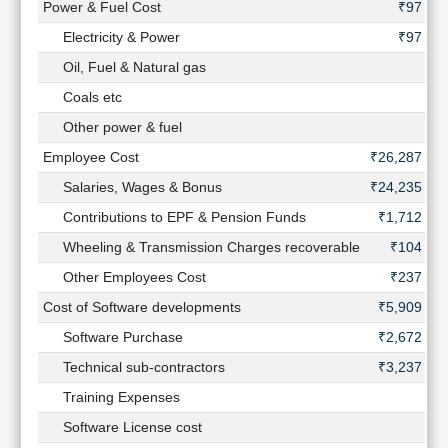
Power & Fuel Cost
₹97 Cr
Electricity & Power
₹97 Cr
Oil, Fuel & Natural gas
-
Coals etc
-
Other power & fuel
-
Employee Cost
₹26,287 Cr
Salaries, Wages & Bonus
₹24,235 Cr
Contributions to EPF & Pension Funds
₹1,712 Cr
Wheeling & Transmission Charges recoverable
₹104 Cr
Other Employees Cost
₹237 Cr
Cost of Software developments
₹5,909 Cr
Software Purchase
₹2,672 Cr
Technical sub-contractors
₹3,237 Cr
Training Expenses
-
Software License cost
-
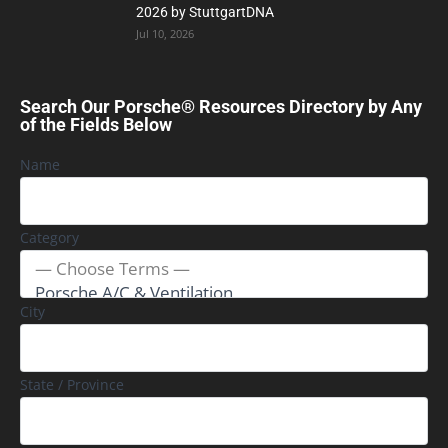
2026 by StuttgartDNA
Jul 10, 2026
Search Our Porsche® Resources Directory by Any
of the Fields Below
Name
Category
City
State / Province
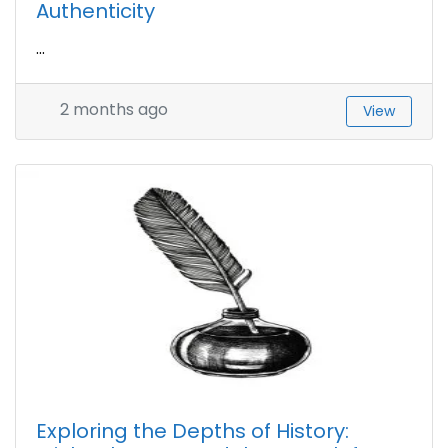
Authenticity
...
2 months ago
View
Exploring the Depths of History:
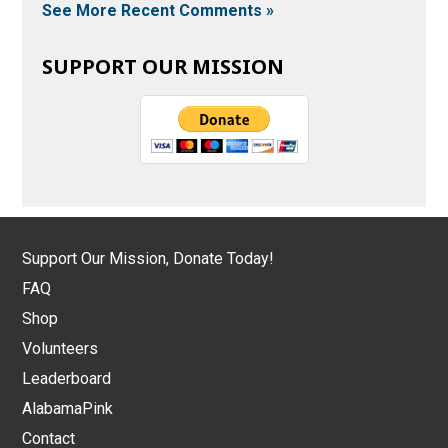
See More Recent Comments »
SUPPORT OUR MISSION
Support Our Mission, Donate Today!
FAQ
Shop
Volunteers
Leaderboard
AlabamaPink
Contact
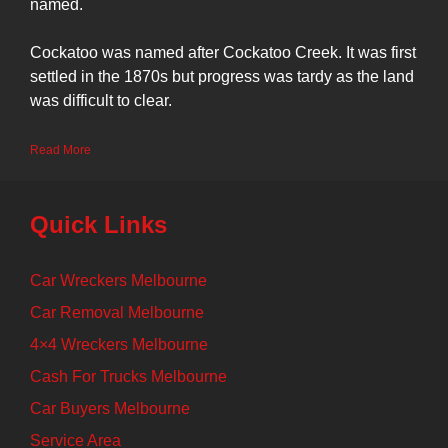
named.
Cockatoo was named after Cockatoo Creek. It was first
settled in the 1870s but progress was tardy as the land
was difficult to clear.
Read More
Quick Links
Car Wreckers Melbourne
Car Removal Melbourne
4×4 Wreckers Melbourne
Cash For Trucks Melbourne
Car Buyers Melbourne
Service Area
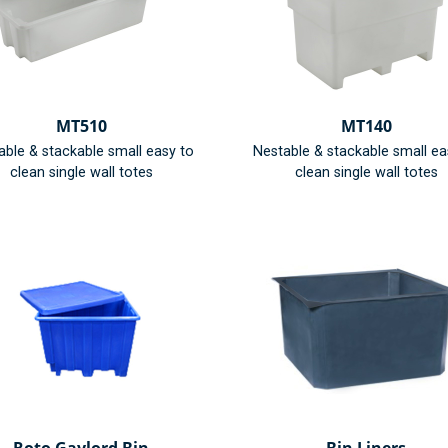
MT510
MT140
able & stackable small easy to
Nestable & stackable small ea
clean single wall totes
clean single wall totes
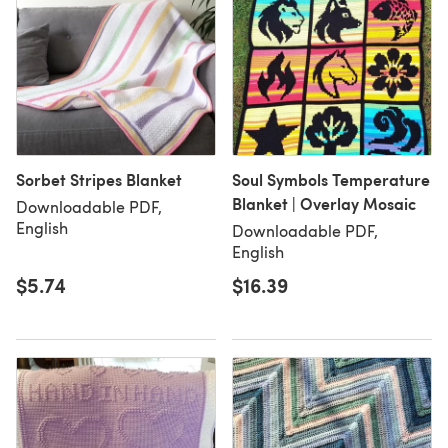
Sorbet Stripes Blanket
Soul Symbols Temperature
Blanket | Overlay Mosaic
Downloadable PDF,
English
Downloadable PDF,
English
$5.74
$16.39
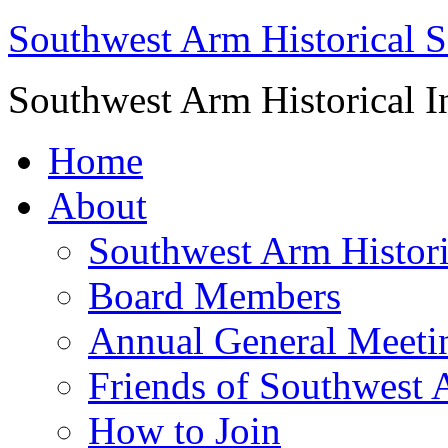
Southwest Arm Historical S
Southwest Arm Historical I
Home
About
Southwest Arm Histori
Board Members
Annual General Meeti
Friends of Southwest 
How to Join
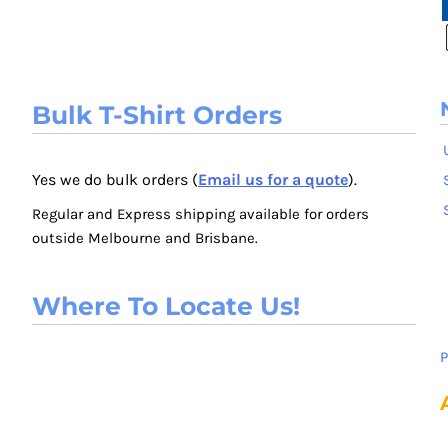
Bulk T-Shirt Orders
Yes we do bulk orders (
Email us for a quote
).
Regular and Express shipping available for orders
outside Melbourne and Brisbane.
Where To Locate Us!
P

# # # #

- [Task objective]:
If a line in the entries above holds "small", include it in the count; report nothing but the resulting number.

- [Answer space]:
2